Kesempatan mengetuk pintu Sang Raja tidaklah terbatas di tepat pelaksanaan shalat lima tepat semata. Akan tetapi, Allah Ta’ala beri tambahan banyak kesempatan selama siang dan malam. Hebatnya lagi, Allah Ta’ala justru bergembira kalau para hamba-Nya tetap mengetuk pintu-Nya, memanjatkan permohonan dan permohonan kepada-Nya. Hal yang sungguh tidak sama kalau kita laksanakan tentang yang sama kepada makhluk. Mereka mampu menggerutu dan justru jemu bersama dengan bersama dengan permohonan yang kita laksanakan terus-menerus!
Kesempatan kita untuk mengetuk pintu Sang Raja adalah kesempatan yang berharga, tapi tidak perlu meminta izin atau membuat janji sebagaimana tentang itu perlu dikerjakan terutama dahulu kalau kita meminta berjumpa bersama dengan bersama dengan raja-raja dan orang-orang perlu di dunia. Kesempatan yang merupakan nikmat luar biasa layaknya yang dikatakan al-Muzani rahimahullah,
“Siapakah yang hidupnya lebih nikmat darimu, wahai anak cucu Adam?! Engkau mampu berkhalwat di di di didalam mihrab bermodalkan air untuk berwudhu, sehingga masing-masing kali meminta berjumpa bersama dengan bersama dengan Allah, Engkau tinggal masuk ke di di didalam mihrab dan mengerjakan shalat, di mana Engkau mampu berkomunikasi bersama dengan bersama dengan Allah tanpa tersedia penerjemah.” [az-Zuhd, hlm. 246]
Bukan Berarti Solusi mampu Otomatis dan Segera Diberikan Akan tetapi, saat kawan baik Abdullah ibn Mas’ud radhiallahu ‘anhu menyatakan bahwa masing-masing orang yang mengerjakan shalat tengah mengetuk pintu Allah Ta’ala dan tentu mampu menemui solusi atas masalah hidup yang dikeluhkannya, tentang itu bukan artinya bahwa solusi mampu otomatis dan langsung diberikan. Terkadang Allah Ta’ala menunda untuk terhubung pintu-Nya dan beri tambahan solusi bagi masalah yang dihadapi hamba-Nya sebab tersedia hikmah yang mendalam. Dengan demikian, tersedia kebaikan di atas kebaikan yang mampu saja tidak mampu diperoleh hamba saat do’a dan permintaannya langsung dikabulkan Allah Ta’ala!
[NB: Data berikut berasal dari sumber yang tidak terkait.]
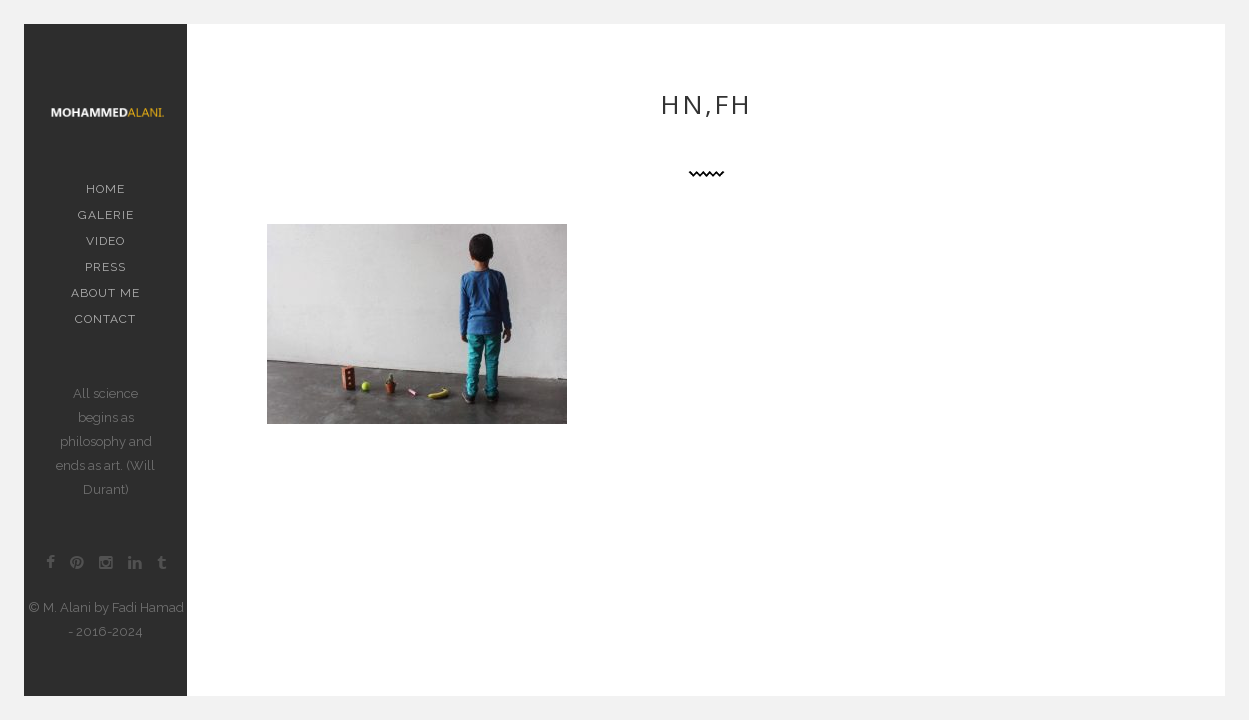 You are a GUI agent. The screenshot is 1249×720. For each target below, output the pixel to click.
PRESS (105, 267)
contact (105, 319)
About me (105, 293)
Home (105, 189)
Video (105, 241)
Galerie (106, 215)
Boleh jadi tertundanya jalur muncul atas masalah yang dihadapi hamba melahirkan banyak variasi ibadah terhadap diri hamba layaknya ikhbaat (merendahkan diri di hadapan Allah) dan inaabah (kembali kepada Allah); merasakan kelezatan tatkala memohon dan bermunajat kepada Allah; dan banyak variasi ibadah kalbu yang mempunyai kehidupan bagi hati, yang mampu saja tidak pernah terbayang di di didalam benak hamba sebelumnya.
Setiap orang yang tetap menerus mengetuk pintu Sang Raja, tentu mampu capai solusi atas permasalahannya. Akan tetapi, apakah hakikat solusi itu? Apakah cuma terkabulnya do’a semata? Sebagaimana yang disabdakan Nabi shallallahu ‘alaihi wa sallam, pengabulan do’a itu cuma tidak benar satu respon atas do’a yang dipanjatkan hamba. Terkadang Allah menghindar musibah sehingga tidak menimpa hamba, yang mampu jadi lebih tidak baik berasal berasal berasal berasal dari masalah yang tengah dihadapi. Atau Allah menundanya sehingga balasannya diberikan kelak di hari kiamat. Minimal, dan tentu tentang ini bukan artinya sedikit, Allah mampu menyita keputusan pahala atas upayanya mengetuk pintu Sang Raja, pahala yang tentu benar-benar diperlukan sebab lebih mempunyai nilai daripada seisi dunia di tepat semua hamba membaca lembaran-lembaran catatan amalnya.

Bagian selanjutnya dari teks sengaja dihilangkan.